I'll explain why I call your article complete nonsense. It's not the study that's the problem. The data itself is likely fine. The problem is that it doesn't support the conclusion you're trying to draw. First we'll deal with Fig 1. Here is your conclusion:
"Based on the data found in figure 1, we reach the conclusion that weekly mileage does have an influence on performance in that increases in weekly mileage can result in improved performance. However, the influence of weekly mileage is not strong, predicting just 21% of finishing time. We can also conclude, based on the leveling of the relationship curve, that continually increasing weekly mileage does not cause continual improvements in race finishing time. There appears to be an upper limit to improvements due to increases in weekly mileage. Finally, this data shows that, on average, the relationship between increasing weekly mileage and race performance levels off at about 50 mpw. This leveling occurs at a significantly lower weekly mileage than that recommended by those who use the training mileage of elite athletes as their guide."
1. You fail to point out that of all the variables studied, weekly mileage was best predictor of finishing time.
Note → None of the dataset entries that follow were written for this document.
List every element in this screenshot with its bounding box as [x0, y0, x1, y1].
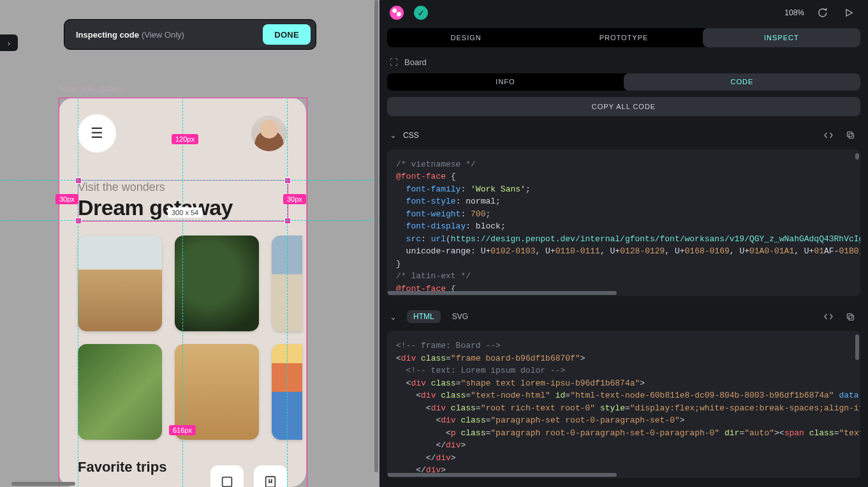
app-logo[interactable] [390, 6, 404, 20]
tab-inspect[interactable]: INSPECT [703, 28, 860, 47]
bookmark-card-icon [254, 465, 287, 487]
svg-rect-5 [847, 313, 852, 318]
chevron-right-icon: › [8, 38, 10, 48]
chevron-down-icon [390, 130, 397, 140]
inspector-topbar: ✓ 108% [379, 0, 868, 26]
html-code-block[interactable]: <!-- frame: Board --> <div class="frame … [387, 331, 860, 478]
svg-rect-0 [223, 477, 232, 487]
list-view-icon [210, 465, 244, 487]
banner-title: Inspecting code [76, 30, 139, 40]
inspect-banner: Inspecting code (View Only) DONE [64, 19, 316, 50]
css-section-header[interactable]: CSS [379, 124, 868, 147]
play-icon[interactable] [840, 4, 858, 22]
svg-rect-2 [849, 133, 854, 139]
frame-label[interactable]: home_with_gallery [59, 84, 122, 93]
chevron-down-icon [390, 312, 397, 322]
gallery-tile [175, 344, 259, 440]
tab-prototype[interactable]: PROTOTYPE [545, 28, 702, 47]
avatar [251, 116, 287, 151]
gallery-tile [78, 236, 162, 331]
svg-rect-4 [849, 315, 854, 320]
copy-icon[interactable] [842, 128, 858, 143]
expand-panel-button[interactable]: › [0, 34, 18, 51]
svg-rect-3 [847, 132, 852, 137]
canvas-scrollbar-horizontal[interactable] [11, 482, 75, 486]
app-subtitle: Visit the wonders [78, 181, 287, 194]
gallery-tile [175, 236, 259, 331]
design-canvas[interactable]: › Inspecting code (View Only) DONE home_… [0, 0, 379, 487]
code-scrollbar-vertical[interactable] [855, 334, 859, 360]
css-code-block[interactable]: /* vietnamese */ @font-face { font-famil… [387, 149, 860, 297]
inspector-panel: ✓ 108% DESIGN PROTOTYPE INSPECT Board IN… [379, 0, 868, 487]
pill-html[interactable]: HTML [407, 310, 441, 323]
tab-code[interactable]: CODE [624, 73, 860, 91]
copy-all-button[interactable]: COPY ALL CODE [387, 97, 860, 116]
code-brackets-icon[interactable] [821, 309, 836, 324]
breadcrumb: Board [379, 54, 868, 73]
pill-svg[interactable]: SVG [446, 310, 474, 323]
gallery-tile [78, 344, 162, 440]
inspect-subtabs: INFO CODE [387, 73, 860, 91]
canvas-scrollbar-vertical[interactable] [374, 0, 378, 487]
sync-status-icon[interactable]: ✓ [414, 6, 428, 20]
tab-design[interactable]: DESIGN [387, 28, 545, 47]
comments-icon[interactable] [813, 4, 831, 22]
markup-language-pills: HTML SVG [407, 310, 474, 323]
breadcrumb-item[interactable]: Board [404, 57, 427, 67]
html-section-header[interactable]: HTML SVG [379, 305, 868, 328]
app-title: Dream getaway [78, 195, 287, 220]
code-brackets-icon[interactable] [821, 128, 836, 143]
gallery [78, 236, 306, 440]
banner-subtitle: (View Only) [142, 30, 184, 40]
gallery-tile [272, 344, 302, 440]
zoom-level[interactable]: 108% [784, 8, 804, 17]
frame-icon [390, 57, 398, 67]
gallery-tile [272, 236, 302, 331]
code-scrollbar-vertical[interactable] [855, 153, 859, 160]
code-scrollbar-horizontal[interactable] [387, 473, 617, 477]
tab-info[interactable]: INFO [387, 73, 624, 91]
design-frame[interactable]: ☰ Visit the wonders Dream getaway Favori… [59, 98, 306, 487]
code-scrollbar-horizontal[interactable] [387, 291, 617, 295]
hamburger-icon: ☰ [91, 125, 103, 142]
copy-icon[interactable] [842, 309, 858, 324]
hamburger-button: ☰ [78, 114, 116, 153]
css-section-title: CSS [403, 131, 419, 140]
main-tabs: DESIGN PROTOTYPE INSPECT [387, 28, 860, 47]
done-button[interactable]: DONE [263, 24, 311, 45]
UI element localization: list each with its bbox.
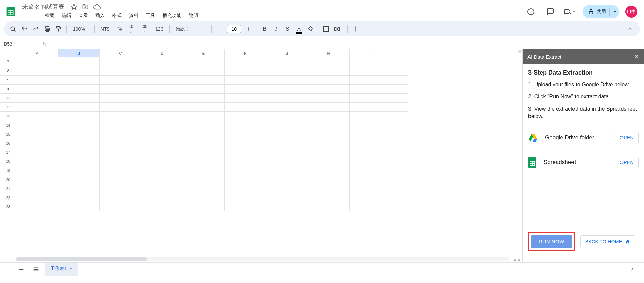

2. The data only goes up to 100 Km (62 miles) per week. Its slope is negative the entire way, which should lead you to conclude that mileage does continually better performance. 62 mpw is also nowhere near the upper bound for weekly mileage that athletes typically run. A very significant demographic has been inexplicably excluded from the study.
3. For some reason, you've used a scale that begins at zero even though the lower bound for the race is 49:19. Your inappropriate choice of scale grossly exagerates the flatness of the curve. You suggest that it levels off, but it doesn't, you've only made it look that way by choosing a wide scale.
4. You make the mistake of confusing corellation and causation.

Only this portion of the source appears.